What the task requires:
Search the entries for the word "Reset" and copy each line that has it.
┌─ Task data
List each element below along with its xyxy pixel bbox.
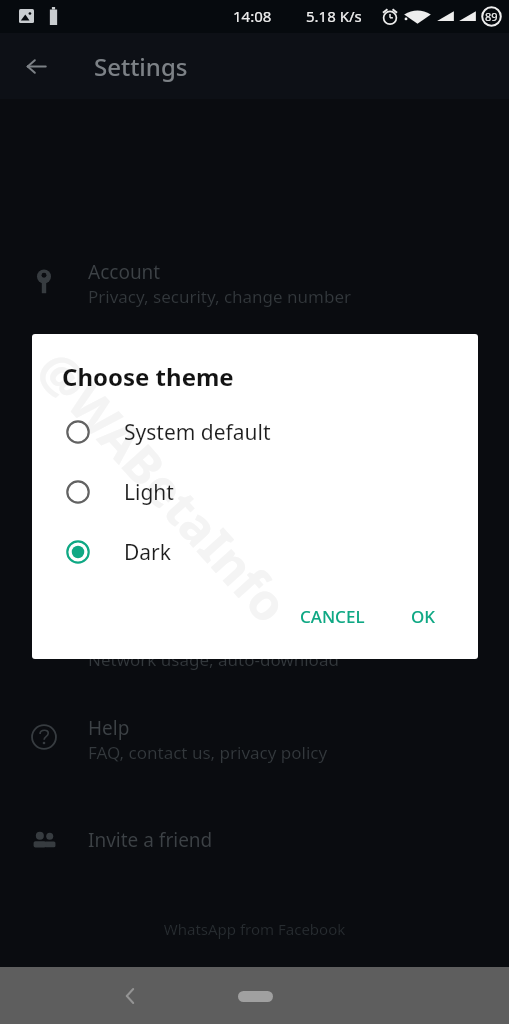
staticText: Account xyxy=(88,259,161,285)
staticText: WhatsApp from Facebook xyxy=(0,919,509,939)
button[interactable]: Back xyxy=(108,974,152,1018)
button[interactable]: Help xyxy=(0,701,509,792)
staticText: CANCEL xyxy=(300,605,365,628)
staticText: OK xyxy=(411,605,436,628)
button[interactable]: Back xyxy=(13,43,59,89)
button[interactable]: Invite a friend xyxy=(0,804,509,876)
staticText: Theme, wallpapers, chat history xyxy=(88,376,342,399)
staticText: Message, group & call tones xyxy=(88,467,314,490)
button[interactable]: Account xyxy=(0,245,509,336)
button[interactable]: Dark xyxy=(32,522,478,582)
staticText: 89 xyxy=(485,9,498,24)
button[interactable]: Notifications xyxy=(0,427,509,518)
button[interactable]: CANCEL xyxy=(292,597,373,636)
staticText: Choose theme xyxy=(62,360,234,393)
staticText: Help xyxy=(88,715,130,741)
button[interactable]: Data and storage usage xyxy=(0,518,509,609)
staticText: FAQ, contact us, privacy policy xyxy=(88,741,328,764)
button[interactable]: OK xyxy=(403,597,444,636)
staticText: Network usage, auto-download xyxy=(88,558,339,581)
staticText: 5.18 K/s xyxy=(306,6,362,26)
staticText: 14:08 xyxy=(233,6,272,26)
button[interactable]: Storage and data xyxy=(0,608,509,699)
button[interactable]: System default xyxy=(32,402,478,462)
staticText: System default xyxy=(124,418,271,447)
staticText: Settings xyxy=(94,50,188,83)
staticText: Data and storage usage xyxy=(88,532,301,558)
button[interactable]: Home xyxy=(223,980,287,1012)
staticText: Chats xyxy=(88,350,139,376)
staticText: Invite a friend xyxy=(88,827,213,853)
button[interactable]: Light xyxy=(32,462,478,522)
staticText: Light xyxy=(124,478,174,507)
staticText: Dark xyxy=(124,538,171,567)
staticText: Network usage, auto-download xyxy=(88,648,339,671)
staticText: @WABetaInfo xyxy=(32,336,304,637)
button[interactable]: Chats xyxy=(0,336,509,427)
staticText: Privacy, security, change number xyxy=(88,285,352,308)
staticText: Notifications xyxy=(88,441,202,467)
└─
┌─ Task data
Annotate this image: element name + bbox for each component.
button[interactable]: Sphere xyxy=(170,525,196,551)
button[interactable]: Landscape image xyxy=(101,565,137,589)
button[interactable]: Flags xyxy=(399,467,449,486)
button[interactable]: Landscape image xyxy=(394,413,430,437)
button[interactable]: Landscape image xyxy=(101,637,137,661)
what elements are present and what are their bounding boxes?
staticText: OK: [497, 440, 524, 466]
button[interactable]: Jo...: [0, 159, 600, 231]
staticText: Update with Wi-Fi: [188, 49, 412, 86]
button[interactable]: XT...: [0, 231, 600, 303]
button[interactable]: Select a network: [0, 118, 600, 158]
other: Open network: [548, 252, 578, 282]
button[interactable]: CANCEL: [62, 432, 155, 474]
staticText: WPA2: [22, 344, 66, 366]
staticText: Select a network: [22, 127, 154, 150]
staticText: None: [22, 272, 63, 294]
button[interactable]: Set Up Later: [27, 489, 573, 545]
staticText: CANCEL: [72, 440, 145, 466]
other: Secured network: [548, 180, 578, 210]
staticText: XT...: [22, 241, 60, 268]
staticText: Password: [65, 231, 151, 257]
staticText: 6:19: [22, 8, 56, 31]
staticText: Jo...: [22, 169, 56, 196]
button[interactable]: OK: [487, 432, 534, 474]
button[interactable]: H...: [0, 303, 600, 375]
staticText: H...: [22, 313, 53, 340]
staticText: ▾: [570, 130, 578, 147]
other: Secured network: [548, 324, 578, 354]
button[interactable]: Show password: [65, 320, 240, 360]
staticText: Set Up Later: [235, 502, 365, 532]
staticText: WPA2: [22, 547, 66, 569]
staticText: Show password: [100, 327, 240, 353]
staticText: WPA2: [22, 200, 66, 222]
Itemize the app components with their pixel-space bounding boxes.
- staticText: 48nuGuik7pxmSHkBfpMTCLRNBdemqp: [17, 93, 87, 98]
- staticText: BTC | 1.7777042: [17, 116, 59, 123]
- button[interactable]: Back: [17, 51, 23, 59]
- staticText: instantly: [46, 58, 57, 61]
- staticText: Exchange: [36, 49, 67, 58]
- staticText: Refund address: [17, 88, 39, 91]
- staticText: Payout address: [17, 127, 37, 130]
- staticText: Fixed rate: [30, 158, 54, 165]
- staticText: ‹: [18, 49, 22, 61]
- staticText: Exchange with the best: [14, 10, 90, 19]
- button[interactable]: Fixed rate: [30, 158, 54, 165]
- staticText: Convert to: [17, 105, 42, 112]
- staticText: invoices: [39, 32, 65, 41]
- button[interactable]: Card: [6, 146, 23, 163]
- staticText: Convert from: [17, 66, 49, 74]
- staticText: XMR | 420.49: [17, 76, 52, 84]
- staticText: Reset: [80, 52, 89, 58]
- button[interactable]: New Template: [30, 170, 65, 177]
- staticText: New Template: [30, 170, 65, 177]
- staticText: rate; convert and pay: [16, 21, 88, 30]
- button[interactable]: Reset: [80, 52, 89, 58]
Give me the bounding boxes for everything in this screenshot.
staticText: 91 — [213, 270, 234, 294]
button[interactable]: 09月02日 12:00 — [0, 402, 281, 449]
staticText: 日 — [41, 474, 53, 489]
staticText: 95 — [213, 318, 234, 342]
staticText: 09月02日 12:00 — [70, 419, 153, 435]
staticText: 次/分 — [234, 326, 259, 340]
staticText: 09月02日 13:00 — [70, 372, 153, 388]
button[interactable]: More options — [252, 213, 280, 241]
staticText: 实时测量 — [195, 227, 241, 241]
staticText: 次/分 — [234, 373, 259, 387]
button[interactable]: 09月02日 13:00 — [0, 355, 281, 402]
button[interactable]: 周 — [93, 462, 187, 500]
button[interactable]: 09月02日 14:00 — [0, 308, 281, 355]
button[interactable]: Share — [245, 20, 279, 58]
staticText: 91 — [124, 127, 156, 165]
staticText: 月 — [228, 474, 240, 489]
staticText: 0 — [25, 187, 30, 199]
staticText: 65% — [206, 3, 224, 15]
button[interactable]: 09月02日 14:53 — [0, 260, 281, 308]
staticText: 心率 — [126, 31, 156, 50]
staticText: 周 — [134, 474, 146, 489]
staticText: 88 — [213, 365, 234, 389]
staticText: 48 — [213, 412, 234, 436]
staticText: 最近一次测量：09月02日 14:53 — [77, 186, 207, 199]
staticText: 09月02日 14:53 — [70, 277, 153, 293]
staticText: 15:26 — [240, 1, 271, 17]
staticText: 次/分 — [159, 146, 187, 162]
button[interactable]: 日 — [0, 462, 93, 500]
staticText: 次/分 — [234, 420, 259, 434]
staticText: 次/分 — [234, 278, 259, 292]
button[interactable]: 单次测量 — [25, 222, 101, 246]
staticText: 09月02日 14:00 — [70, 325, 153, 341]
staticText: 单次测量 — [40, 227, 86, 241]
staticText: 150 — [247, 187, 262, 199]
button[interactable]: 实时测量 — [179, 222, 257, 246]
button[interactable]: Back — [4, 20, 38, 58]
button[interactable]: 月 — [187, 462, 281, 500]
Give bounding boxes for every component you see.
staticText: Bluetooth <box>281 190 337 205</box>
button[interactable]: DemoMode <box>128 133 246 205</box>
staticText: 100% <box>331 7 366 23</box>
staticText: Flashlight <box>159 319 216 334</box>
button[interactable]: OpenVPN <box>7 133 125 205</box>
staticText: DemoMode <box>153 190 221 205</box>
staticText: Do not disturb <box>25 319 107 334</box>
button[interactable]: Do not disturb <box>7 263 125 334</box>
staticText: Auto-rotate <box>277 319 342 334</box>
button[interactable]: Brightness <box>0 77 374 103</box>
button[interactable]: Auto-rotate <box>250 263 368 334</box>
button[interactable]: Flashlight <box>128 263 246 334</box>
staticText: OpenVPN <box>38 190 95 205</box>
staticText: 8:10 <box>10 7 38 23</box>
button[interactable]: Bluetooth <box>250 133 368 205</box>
└─
Written response:
- staticText: Reset: [80, 52, 89, 58]
- button[interactable]: Reset: [80, 52, 89, 58]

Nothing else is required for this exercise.